> _What to work on_: Whatever appears in the records, retype it exactly, except for the pictures.

> _Entries supplied_:
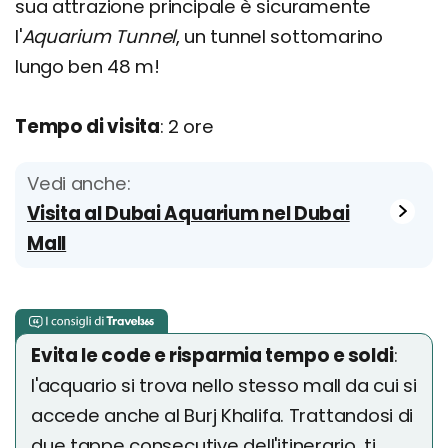
sua attrazione principale è sicuramente
l'
Aquarium
Tunnel
, un tunnel sottomarino
lungo ben 48 m!
Tempo di visita
: 2 ore
Vedi anche:
Visita al Dubai Aquarium nel Dubai
Mall
Evita le code e risparmia tempo e soldi
:
l'acquario si trova nello stesso mall da cui si
accede anche al Burj Khalifa. Trattandosi di
due tappe consecutive dell'itinerario, ti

> _Your response_:
sua attrazione principale è sicuramente
l'
Aquarium
Tunnel
, un tunnel sottomarino
lungo ben 48 m!
Tempo di visita
: 2 ore
Vedi anche:
Visita al Dubai Aquarium nel Dubai
Mall
Evita le code e risparmia tempo e soldi
:
l'acquario si trova nello stesso mall da cui si
accede anche al Burj Khalifa. Trattandosi di
due tappe consecutive dell'itinerario, ti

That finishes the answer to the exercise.